O pepino branco e os outros

Estes pepinos não são da minha lavra. Como eu disse já umas 500 vezes, os pepinos da minha horta são pequeníssimos e sem graça. Já muito me queixei eu, e expliquei sempre que a culpa foi dos caracóis que atacaram os pepineiros ainda no berço. O último pepino que apanhei por lá cresceu tão enfezado que o atirei, já amarelecido (e eu amarelecido com ele do tédio), às galinhas que o avô da S. teima em criar, apesar do descontentamento da mulher.

pepino albino



Sempre que se fala nas galinhas, a senhora veste a sua cara de contrariada, franze o sobrolho, aperta ferozmente os lábios, aguça o olhar azul e diz mais ou menos isto :"Eu não quero cá mais galinhas, dão muito trabalho e nós já somos muito velhos. Além disso, eu não consigo comer galinha caseira, é muito dura para os meus dentes e para a minha barriga. Já lhe disse que aos 32 anos operaram-me à barriga e desde aí nunca mais fiquei boa? Só posso comer couve-coração, uma galinha tenrinha como as que há no Intermarché, um arroz deslavado e sem sal e sumo de maçã. Ao pequeno-almoço, bebo chá de cidreira, porque não posso beber dos outros, são muito fortes, e bolachas Maria." Mais ou menos isto. Adiante. Estes pepinos não são da minha lavra. Fotografei-os a descansar no muro da casa dos meus pais, acabados de apanhar.
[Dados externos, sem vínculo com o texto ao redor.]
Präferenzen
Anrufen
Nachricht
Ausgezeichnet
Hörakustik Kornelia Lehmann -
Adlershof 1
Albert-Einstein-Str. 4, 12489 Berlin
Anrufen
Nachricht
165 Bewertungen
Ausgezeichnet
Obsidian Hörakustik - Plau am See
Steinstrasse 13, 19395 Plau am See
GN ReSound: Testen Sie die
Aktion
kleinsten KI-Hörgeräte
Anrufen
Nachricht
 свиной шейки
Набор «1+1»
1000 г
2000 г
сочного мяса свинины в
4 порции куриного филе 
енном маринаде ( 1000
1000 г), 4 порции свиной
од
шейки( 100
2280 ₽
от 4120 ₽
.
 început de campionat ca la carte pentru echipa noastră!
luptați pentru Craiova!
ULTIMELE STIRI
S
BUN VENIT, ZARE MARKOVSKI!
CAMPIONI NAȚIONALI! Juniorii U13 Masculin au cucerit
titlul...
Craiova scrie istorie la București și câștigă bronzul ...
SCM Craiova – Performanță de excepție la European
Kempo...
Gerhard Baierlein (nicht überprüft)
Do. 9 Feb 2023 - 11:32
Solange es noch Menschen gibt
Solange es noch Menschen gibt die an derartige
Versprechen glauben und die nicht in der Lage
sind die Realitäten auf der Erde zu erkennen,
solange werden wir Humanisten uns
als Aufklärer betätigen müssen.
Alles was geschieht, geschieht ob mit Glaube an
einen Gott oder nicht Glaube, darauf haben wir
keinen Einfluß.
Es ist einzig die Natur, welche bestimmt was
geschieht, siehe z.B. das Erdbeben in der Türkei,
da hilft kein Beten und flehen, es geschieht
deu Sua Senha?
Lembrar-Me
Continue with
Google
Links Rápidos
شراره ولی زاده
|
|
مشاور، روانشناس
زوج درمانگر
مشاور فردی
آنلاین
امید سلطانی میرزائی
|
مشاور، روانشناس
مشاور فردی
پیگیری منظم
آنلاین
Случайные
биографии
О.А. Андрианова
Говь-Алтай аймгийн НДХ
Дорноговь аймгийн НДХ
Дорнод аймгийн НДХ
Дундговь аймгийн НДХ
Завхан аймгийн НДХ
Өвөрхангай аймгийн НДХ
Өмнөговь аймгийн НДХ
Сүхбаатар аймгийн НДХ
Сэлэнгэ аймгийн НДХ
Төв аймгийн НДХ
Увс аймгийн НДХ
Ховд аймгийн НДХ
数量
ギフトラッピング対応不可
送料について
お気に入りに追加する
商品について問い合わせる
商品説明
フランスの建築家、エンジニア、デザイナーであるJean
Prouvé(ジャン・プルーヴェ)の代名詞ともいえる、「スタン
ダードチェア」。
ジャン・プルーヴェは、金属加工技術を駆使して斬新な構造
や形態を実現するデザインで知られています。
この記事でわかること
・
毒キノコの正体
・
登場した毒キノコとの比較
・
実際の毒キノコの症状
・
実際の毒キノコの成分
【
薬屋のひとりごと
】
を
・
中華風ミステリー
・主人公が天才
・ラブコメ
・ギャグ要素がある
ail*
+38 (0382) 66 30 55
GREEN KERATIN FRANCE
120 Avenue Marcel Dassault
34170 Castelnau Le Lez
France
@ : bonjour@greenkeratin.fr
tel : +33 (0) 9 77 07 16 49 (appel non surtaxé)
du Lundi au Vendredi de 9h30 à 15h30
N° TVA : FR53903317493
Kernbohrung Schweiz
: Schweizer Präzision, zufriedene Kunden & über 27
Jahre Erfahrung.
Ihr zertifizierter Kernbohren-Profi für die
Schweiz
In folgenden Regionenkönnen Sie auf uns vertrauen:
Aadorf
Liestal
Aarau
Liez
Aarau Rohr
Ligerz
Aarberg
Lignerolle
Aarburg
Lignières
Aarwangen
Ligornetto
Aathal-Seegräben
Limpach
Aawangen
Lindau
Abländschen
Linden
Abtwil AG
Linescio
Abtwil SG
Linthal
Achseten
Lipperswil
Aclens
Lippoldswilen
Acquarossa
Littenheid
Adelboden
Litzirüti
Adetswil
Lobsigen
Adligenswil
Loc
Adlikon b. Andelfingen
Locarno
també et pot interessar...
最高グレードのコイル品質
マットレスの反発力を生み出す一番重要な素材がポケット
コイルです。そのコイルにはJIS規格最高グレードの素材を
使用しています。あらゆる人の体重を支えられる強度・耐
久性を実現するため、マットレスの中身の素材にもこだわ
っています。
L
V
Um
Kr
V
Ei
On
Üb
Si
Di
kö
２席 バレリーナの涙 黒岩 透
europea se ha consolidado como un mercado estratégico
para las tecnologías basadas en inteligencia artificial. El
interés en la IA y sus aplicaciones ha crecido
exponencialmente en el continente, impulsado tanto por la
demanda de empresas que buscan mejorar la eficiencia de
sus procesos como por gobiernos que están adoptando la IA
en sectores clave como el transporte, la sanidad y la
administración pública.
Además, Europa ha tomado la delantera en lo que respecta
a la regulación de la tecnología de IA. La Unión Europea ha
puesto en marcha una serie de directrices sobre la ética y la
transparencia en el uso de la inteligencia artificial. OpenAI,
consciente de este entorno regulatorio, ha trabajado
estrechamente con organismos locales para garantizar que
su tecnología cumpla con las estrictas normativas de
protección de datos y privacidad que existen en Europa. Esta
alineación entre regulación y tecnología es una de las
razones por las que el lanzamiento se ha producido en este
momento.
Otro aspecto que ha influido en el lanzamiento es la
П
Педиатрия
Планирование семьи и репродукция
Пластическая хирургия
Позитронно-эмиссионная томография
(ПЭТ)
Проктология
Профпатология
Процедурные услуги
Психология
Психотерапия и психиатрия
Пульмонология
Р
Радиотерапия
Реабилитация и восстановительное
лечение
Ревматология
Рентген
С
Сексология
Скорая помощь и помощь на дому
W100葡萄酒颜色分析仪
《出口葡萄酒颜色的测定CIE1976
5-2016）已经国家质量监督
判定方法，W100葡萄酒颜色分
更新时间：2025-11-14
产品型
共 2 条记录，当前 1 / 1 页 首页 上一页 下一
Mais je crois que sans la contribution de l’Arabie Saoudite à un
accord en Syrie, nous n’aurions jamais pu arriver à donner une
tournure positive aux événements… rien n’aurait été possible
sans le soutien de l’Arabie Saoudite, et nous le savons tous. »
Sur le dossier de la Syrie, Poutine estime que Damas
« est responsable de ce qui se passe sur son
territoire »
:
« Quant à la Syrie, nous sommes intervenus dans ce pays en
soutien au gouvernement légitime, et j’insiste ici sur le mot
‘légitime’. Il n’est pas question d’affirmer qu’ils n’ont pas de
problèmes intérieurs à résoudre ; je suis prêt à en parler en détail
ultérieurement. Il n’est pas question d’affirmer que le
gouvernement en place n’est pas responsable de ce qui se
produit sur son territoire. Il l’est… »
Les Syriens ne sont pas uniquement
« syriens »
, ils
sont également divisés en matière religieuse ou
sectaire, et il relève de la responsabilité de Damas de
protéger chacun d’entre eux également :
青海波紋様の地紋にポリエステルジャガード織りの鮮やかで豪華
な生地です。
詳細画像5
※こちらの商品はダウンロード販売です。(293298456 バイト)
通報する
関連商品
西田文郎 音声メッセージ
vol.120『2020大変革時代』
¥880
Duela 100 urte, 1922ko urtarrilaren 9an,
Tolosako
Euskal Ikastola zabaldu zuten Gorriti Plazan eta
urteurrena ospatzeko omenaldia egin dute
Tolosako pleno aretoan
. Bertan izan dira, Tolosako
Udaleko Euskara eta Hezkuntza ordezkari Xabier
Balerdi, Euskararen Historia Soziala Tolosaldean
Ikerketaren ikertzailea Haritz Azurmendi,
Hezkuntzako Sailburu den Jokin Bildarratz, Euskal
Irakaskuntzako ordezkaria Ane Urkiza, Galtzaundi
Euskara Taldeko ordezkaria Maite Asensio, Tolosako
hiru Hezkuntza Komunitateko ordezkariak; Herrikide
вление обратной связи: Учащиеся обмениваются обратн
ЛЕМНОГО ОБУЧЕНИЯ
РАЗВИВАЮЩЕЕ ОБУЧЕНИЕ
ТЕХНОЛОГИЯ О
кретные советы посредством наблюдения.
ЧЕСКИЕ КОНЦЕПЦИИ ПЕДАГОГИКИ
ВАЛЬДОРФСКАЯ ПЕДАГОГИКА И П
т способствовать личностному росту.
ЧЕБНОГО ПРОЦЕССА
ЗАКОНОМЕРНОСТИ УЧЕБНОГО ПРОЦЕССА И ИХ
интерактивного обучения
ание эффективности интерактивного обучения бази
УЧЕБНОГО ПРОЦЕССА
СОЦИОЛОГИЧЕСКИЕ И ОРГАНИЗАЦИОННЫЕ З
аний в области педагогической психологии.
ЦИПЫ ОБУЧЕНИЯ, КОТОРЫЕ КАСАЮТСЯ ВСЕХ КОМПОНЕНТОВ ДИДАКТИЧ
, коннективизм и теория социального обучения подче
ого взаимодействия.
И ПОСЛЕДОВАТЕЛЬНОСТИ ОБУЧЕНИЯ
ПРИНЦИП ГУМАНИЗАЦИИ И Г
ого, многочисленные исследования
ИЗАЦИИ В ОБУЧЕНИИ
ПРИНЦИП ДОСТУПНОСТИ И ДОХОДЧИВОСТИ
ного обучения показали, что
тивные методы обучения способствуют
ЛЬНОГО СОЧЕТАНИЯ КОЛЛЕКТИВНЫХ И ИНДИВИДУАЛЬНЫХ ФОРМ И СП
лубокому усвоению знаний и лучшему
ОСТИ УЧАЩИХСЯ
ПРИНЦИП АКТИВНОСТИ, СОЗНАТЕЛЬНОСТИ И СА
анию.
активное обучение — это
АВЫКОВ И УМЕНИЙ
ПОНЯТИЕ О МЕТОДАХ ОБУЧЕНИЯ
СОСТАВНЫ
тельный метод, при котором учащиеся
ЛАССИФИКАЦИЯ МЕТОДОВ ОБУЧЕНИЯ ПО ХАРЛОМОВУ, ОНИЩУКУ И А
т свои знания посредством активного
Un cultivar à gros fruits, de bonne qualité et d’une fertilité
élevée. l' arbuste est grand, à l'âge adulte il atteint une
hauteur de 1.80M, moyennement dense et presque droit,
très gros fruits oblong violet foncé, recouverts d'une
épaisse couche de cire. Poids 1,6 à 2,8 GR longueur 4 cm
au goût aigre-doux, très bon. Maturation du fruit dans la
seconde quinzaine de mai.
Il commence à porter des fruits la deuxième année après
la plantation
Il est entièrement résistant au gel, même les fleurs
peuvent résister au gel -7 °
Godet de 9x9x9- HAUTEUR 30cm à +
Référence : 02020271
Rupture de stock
Anda muita vespa pela horta, diz a minha mãe, e eu comprovo, e por isso só pode apanhá-los ao entardecer. Não terá sido por culpa da hora que um dos pepinos nasceu branco, nem por culpa das vespas - o rapaz poderia ter empalidecido como uma donzela perante o perigo. Nada disso. Aquilo foi fenómeno híbrido que lhe deu. A horta dos meus pais é multi-cultural e multirracial, e isso é muito bonito.